Provided entries:

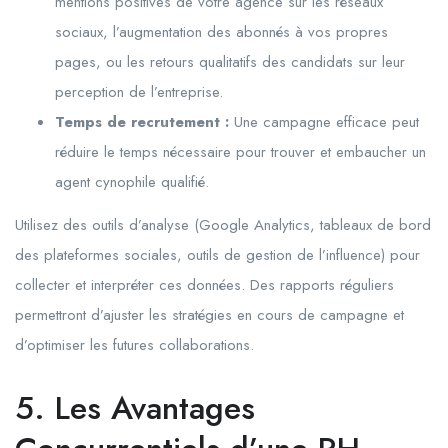
mentions positives de votre agence sur les réseaux
sociaux, l’augmentation des abonnés à vos propres
pages, ou les retours qualitatifs des candidats sur leur
perception de l’entreprise.
Temps de recrutement :
Une campagne efficace peut
réduire le temps nécessaire pour trouver et embaucher un
agent cynophile qualifié.
Utilisez des outils d’analyse (Google Analytics, tableaux de bord
des plateformes sociales, outils de gestion de l’influence) pour
collecter et interpréter ces données. Des rapports réguliers
permettront d’ajuster les stratégies en cours de campagne et
d’optimiser les futures collaborations.
5. Les Avantages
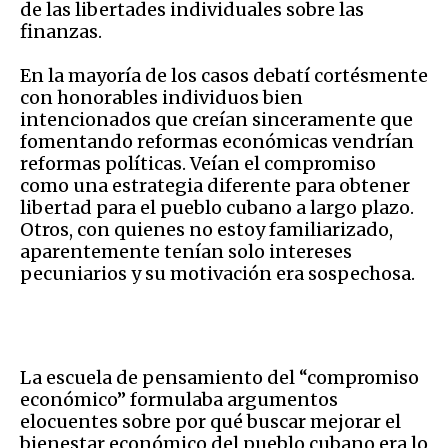
de las libertades individuales sobre las
finanzas.
En la mayoría de los casos debatí cortésmente
con honorables individuos bien
intencionados que creían sinceramente que
fomentando reformas económicas vendrían
reformas políticas. Veían el compromiso
como una estrategia diferente para obtener
libertad para el pueblo cubano a largo plazo.
Otros, con quienes no estoy familiarizado,
aparentemente tenían solo intereses
pecuniarios y su motivación era sospechosa.
La escuela de pensamiento del “compromiso
económico” formulaba argumentos
elocuentes sobre por qué buscar mejorar el
bienestar económico del pueblo cubano era lo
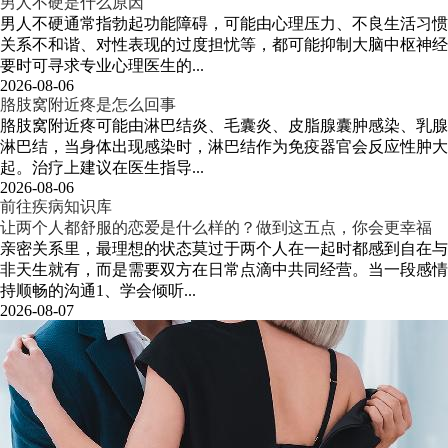
男人不硬是什么原因
男人不硬通常指勃起功能障碍，可能由心理压力、不良生活习惯
关系不和谐、对性表现的过度担忧等，都可能抑制大脑中枢神经
要时可寻求专业心理医生的...
2026-08-06
胳肢窝附近疼是怎么回事
胳肢窝附近疼可能由淋巴结炎、毛囊炎、皮脂腺囊肿感染、乳腺
淋巴结，当身体出现感染时，淋巴结作为免疫器官会反应性肿大
起。治疗上建议在医生指导...
2026-08-06
前往疾病知识库
让两个人都舒服的恋爱是什么样的？做到这五点，你会更幸福
亲密关系里，最理想的状态莫过于两个人在一起时都感到自在与
非天生就有，而是需要双方在日常点滴中共同经营。当一段感情
持顺畅的沟通1、学会倾听...
2026-08-07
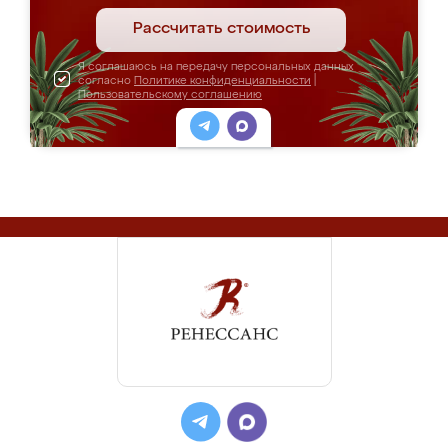
Рассчитать стоимость
Я соглашаюсь на передачу персональных данных
согласно
Политике конфиденциальности
|
Пользовательскому соглашению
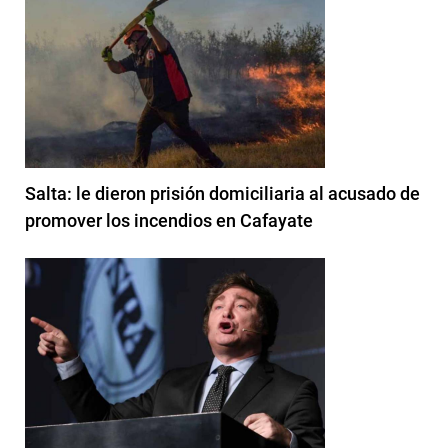
Salta: le dieron prisión domiciliaria al acusado de
promover los incendios en Cafayate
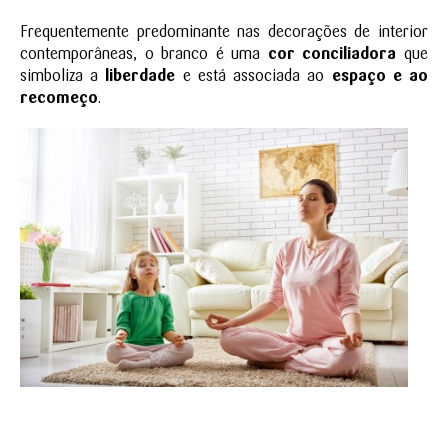
Frequentemente predominante nas decorações de interior
contemporâneas, o branco é uma
cor conciliadora
que
simboliza a
liberdade
e está associada ao
espaço e ao
recomeço
.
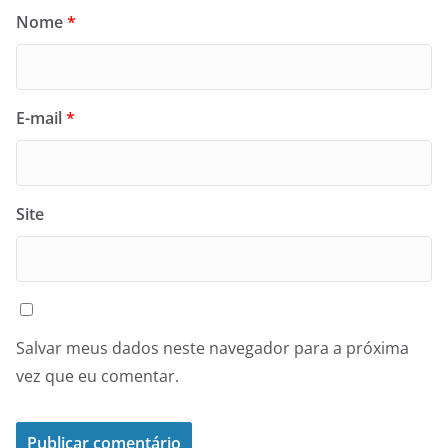
Nome
*
E-mail
*
Site
Salvar meus dados neste navegador para a próxima
vez que eu comentar.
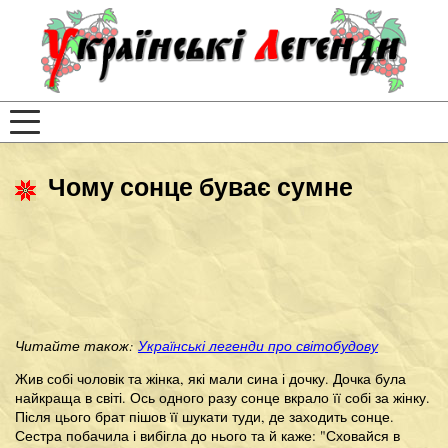
Чому сонце буває сумне
Читайте також:
Українські легенди про світобудову
Жив собі чоловік та жінка, які мали сина і дочку. Дочка була
найкраща в світі. Ось одного разу сонце вкрало її собі за жінку.
Після цього брат пішов її шукати туди, де заходить сонце.
Сестра побачила і вибігла до нього та й каже: "Сховайся в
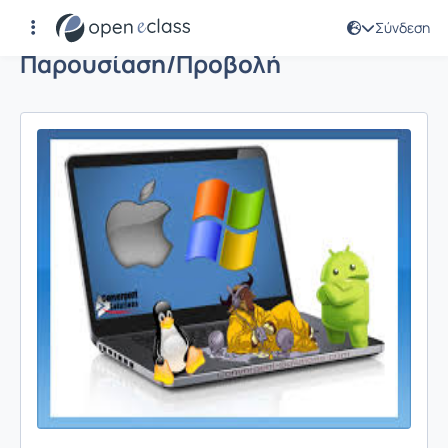
Σύνδεση
Παρουσίαση/Προβολή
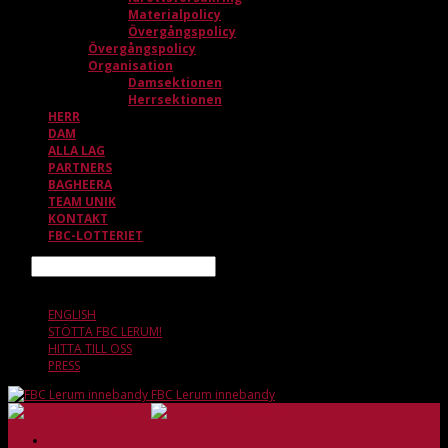
Materialpolicy
Övergångspolicy
Övergångspolicy
Organisation
Damsektionen
Herrsektionen
HERR
DAM
ALLA LAG
PARTNERS
BAGHEERA
TEAM UNIK
KONTAKT
FBC-LOTTERIET
Sök
8 AUGUSTI, 22.39
ENGLISH
STÖTTA FBC LERUM!
HITTA TILL OSS
PRESS
FBC Lerum innebandy
HEM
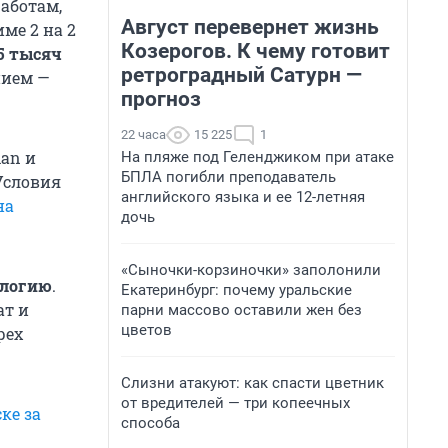
аботам,
Август перевернет жизнь
ме 2 на 2
Козерогов. К чему готовит
5 тысяч
ретроградный Сатурн —
нием —
прогноз
22 часа
15 225
1
an и
На пляже под Геленджиком при атаке
БПЛА погибли преподаватель
Условия
английского языка и ее 12-летняя
на
дочь
«Сыночки-корзиночки» заполонили
ологию
.
Екатеринбург: почему уральские
ат и
парни массово оставили жен без
цветов
рех
Слизни атакуют: как спасти цветник
от вредителей — три копеечных
ке за
способа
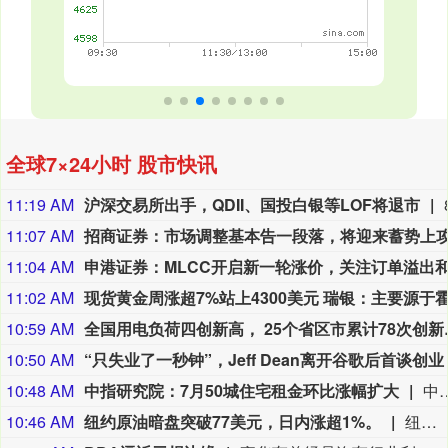
全球7×24小时 股市快讯
11:19 AM
沪深交易所出手，QDII、国投白银等LOF将退市
11:07 AM
11:04 AM
11:02 AM
10:59 AM
全国用电负荷
10:50 AM
“只失业了一秒钟”，Jeff Dean离开谷歌后首谈创业
10:48 AM
中指研究院：7月50城住宅租金环比涨幅扩大
中指研究院发文称，7月，高校毕业季租赁需求集中释放，全国住房租赁市场进入传统旺季，50城住宅平均租金延续上涨态势，环比涨幅进一步扩大。一线
10:46 AM
纽约原油暗盘突破77美元，日内涨超1%。
纽约原油暗盘突破77美元，日内涨超1%。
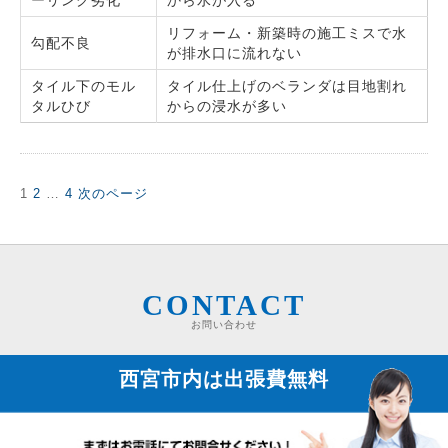
リフォーム・新築時の施工ミスで水
勾配不良
が排水口に流れない
タイル下のモル
タイル仕上げのベランダは目地割れ
タルひび
からの浸水が多い
固
固
固
1
2
…
4
次のページ
投
定
定
定
稿
ペ
ペ
ペ
の
ー
ー
ー
ペ
ジ
ジ
ジ
ー
ジ
CONTACT
送
お問い合わせ
り
西宮市内は
出張費無料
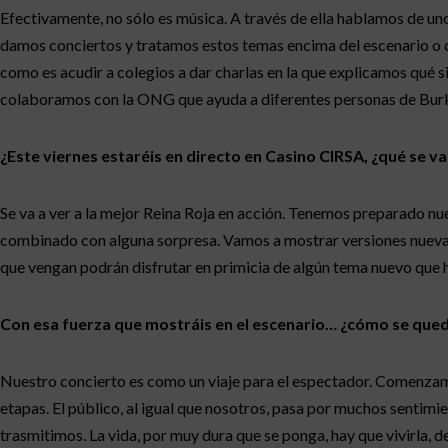
Efectivamente, no sólo es música. A través de ella hablamos de un
damos conciertos y tratamos estos temas encima del escenario o c
como es acudir a colegios a dar charlas en la que explicamos qué s
colaboramos con la ONG que ayuda a diferentes personas de Burk
¿Este viernes estaréis en directo en Casino CIRSA, ¿qué se v
Se va a ver a la mejor Reina Roja en acción. Tenemos preparado nue
combinado con alguna sorpresa. Vamos a mostrar versiones nuevas 
que vengan podrán disfrutar en primicia de algún tema nuevo que
Con esa fuerza que mostráis en el escenario… ¿cómo se qued
Nuestro concierto es como un viaje para el espectador. Comenzam
etapas. El público, al igual que nosotros, pasa por muchos sentim
trasmitimos. La vida, por muy dura que se ponga, hay que vivirla, 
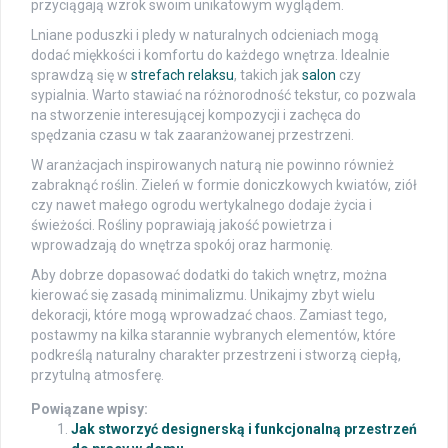
przyciągają wzrok swoim unikatowym wyglądem.
Lniane poduszki i pledy w naturalnych odcieniach mogą
dodać miękkości i komfortu do każdego wnętrza. Idealnie
sprawdzą się w
strefach relaksu
, takich jak
salon
czy
sypialnia. Warto stawiać na różnorodność tekstur, co pozwala
na stworzenie interesującej kompozycji i zachęca do
spędzania czasu w tak zaaranżowanej przestrzeni.
W aranżacjach inspirowanych naturą nie powinno również
zabraknąć roślin. Zieleń w formie doniczkowych kwiatów, ziół
czy nawet małego ogrodu wertykalnego dodaje życia i
świeżości. Rośliny poprawiają jakość powietrza i
wprowadzają do wnętrza spokój oraz harmonię.
Aby dobrze dopasować dodatki do takich wnętrz, można
kierować się zasadą minimalizmu. Unikajmy zbyt wielu
dekoracji, które mogą wprowadzać chaos. Zamiast tego,
postawmy na kilka starannie wybranych elementów, które
podkreślą naturalny charakter przestrzeni i stworzą ciepłą,
przytulną atmosferę.
Powiązane wpisy:
Jak stworzyć designerską i funkcjonalną przestrzeń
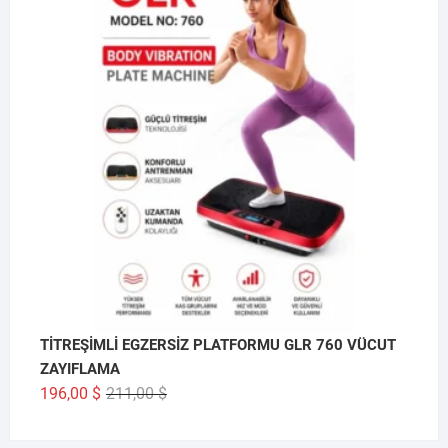
TİTREŞİMLİ EGZERSİZ PLATFORMU GLR 760 VÜCUT
ZAYIFLAMA
Orijinal
Şu
196,00
$
211,00
$
fiyat:
andaki
211,00 $.
fiyat:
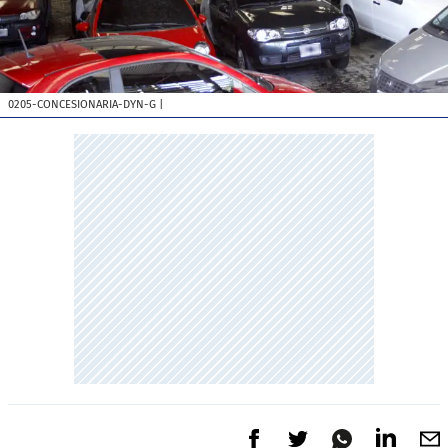
0205-CONCESIONARIA-DYN-G
|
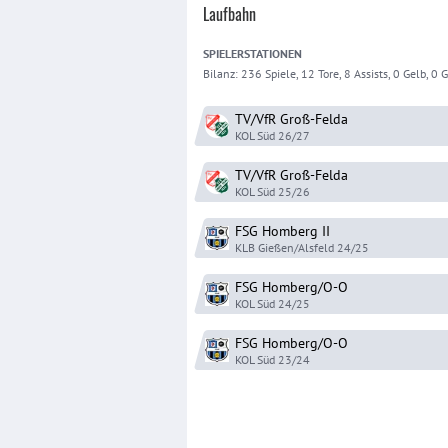
Laufbahn
SPIELER
STATIONEN
Bilanz:
236 Spiele, 12 Tore, 8 Assists, 0 Gelb, 0 Ge
TV/VfR Groß-Felda
KOL Süd
26/27
TV/VfR Groß-Felda
KOL Süd
25/26
FSG Homberg
II
KLB Gießen/Alsfeld
24/25
FSG Homberg/O-O
KOL Süd
24/25
FSG Homberg/O-O
KOL Süd
23/24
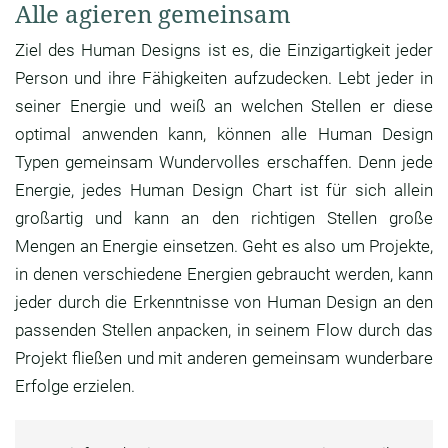
Alle agieren gemeinsam
Ziel des Human Designs ist es, die Einzigartigkeit jeder
Person und ihre Fähigkeiten aufzudecken. Lebt jeder in
seiner Energie und weiß an welchen Stellen er diese
optimal anwenden kann, können alle Human Design
Typen gemeinsam Wundervolles erschaffen. Denn jede
Energie, jedes Human Design Chart ist für sich allein
großartig und kann an den richtigen Stellen große
Mengen an Energie einsetzen. Geht es also um Projekte,
in denen verschiedene Energien gebraucht werden, kann
jeder durch die Erkenntnisse von Human Design an den
passenden Stellen anpacken, in seinem Flow durch das
Projekt fließen und mit anderen gemeinsam wunderbare
Erfolge erzielen.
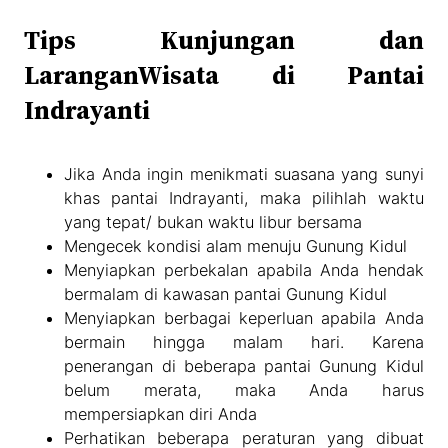
Tips Kunjungan dan
LaranganWisata di Pantai
Indrayanti
Jika Anda ingin menikmati suasana yang sunyi
khas pantai Indrayanti, maka pilihlah waktu
yang tepat/ bukan waktu libur bersama
Mengecek kondisi alam menuju Gunung Kidul
Menyiapkan perbekalan apabila Anda hendak
bermalam di kawasan pantai Gunung Kidul
Menyiapkan berbagai keperluan apabila Anda
bermain hingga malam hari. Karena
penerangan di beberapa pantai Gunung Kidul
belum merata, maka Anda harus
mempersiapkan diri Anda
Perhatikan beberapa peraturan yang dibuat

What is needed: Transcribe exactly the lines running from the line with "236 Spiele, 12 Tore, 8 Assists, 0 Gelb, 0 Ge" to the last line of the entries. Pictures stay out of the copy.

Completed task:
236 Spiele, 12 Tore, 8 Assists, 0 Gelb, 0 Ge
TV/VfR Groß-Felda
KOL Süd
26/27
TV/VfR Groß-Felda
KOL Süd
25/26
FSG Homberg
II
KLB Gießen/Alsfeld
24/25
FSG Homberg/O-O
KOL Süd
24/25
FSG Homberg/O-O
KOL Süd
23/24
Alle agieren gemeinsam
Ziel des Human Designs ist es, die Einzigartigkeit jeder
Person und ihre Fähigkeiten aufzudecken. Lebt jeder in
seiner Energie und weiß an welchen Stellen er diese
optimal anwenden kann, können alle Human Design
Typen gemeinsam Wundervolles erschaffen. Denn jede
Energie, jedes Human Design Chart ist für sich allein
großartig und kann an den richtigen Stellen große
Mengen an Energie einsetzen. Geht es also um Projekte,
in denen verschiedene Energien gebraucht werden, kann
jeder durch die Erkenntnisse von Human Design an den
passenden Stellen anpacken, in seinem Flow durch das
Projekt fließen und mit anderen gemeinsam wunderbare
Erfolge erzielen.
Tips Kunjungan dan
LaranganWisata di Pantai
Indrayanti
Jika Anda ingin menikmati suasana yang sunyi
khas pantai Indrayanti, maka pilihlah waktu
yang tepat/ bukan waktu libur bersama
Mengecek kondisi alam menuju Gunung Kidul
Menyiapkan perbekalan apabila Anda hendak
bermalam di kawasan pantai Gunung Kidul
Menyiapkan berbagai keperluan apabila Anda
bermain hingga malam hari. Karena
penerangan di beberapa pantai Gunung Kidul
belum merata, maka Anda harus
mempersiapkan diri Anda
Perhatikan beberapa peraturan yang dibuat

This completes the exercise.